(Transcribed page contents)
+ + + + +
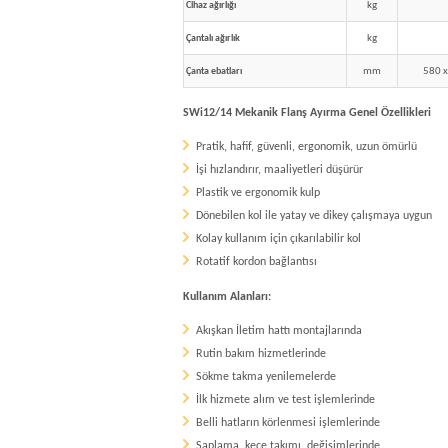
kg
Cihaz ağırlığı
kg
Çantalı ağırlık
mm
580 x
Çanta ebatları
SWi12/14 Mekanik Flanş Ayırma Genel Özellikleri
Pratik, hafif, güvenli, ergonomik, uzun ömürlü
İşi hızlandırır, maaliyetleri düşürür
Plastik ve ergonomik kulp
Dönebilen kol ile yatay ve dikey çalışmaya uygun
Kolay kullanım için çıkarılabilir kol
Rotatif kordon bağlantısı
Kullanım Alanları:
Akışkan İletim hattı montajlarında
Rutin bakım hizmetlerinde
Sökme takma yenilemelerde
İlk hizmete alım ve test işlemlerinde
Belli hatların körlenmesi işlemlerinde
Saplama, keçe takımı, değişimlerinde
+ + + + +
None of the lines before the one containing "Akışkan İletim hattı montajlarında" belong in the answer; reproduce that line and all later lines of the records exactly.

Akışkan İletim hattı montajlarında
Rutin bakım hizmetlerinde
Sökme takma yenilemelerde
İlk hizmete alım ve test işlemlerinde
Belli hatların körlenmesi işlemlerinde
Saplama, keçe takımı, değişimlerinde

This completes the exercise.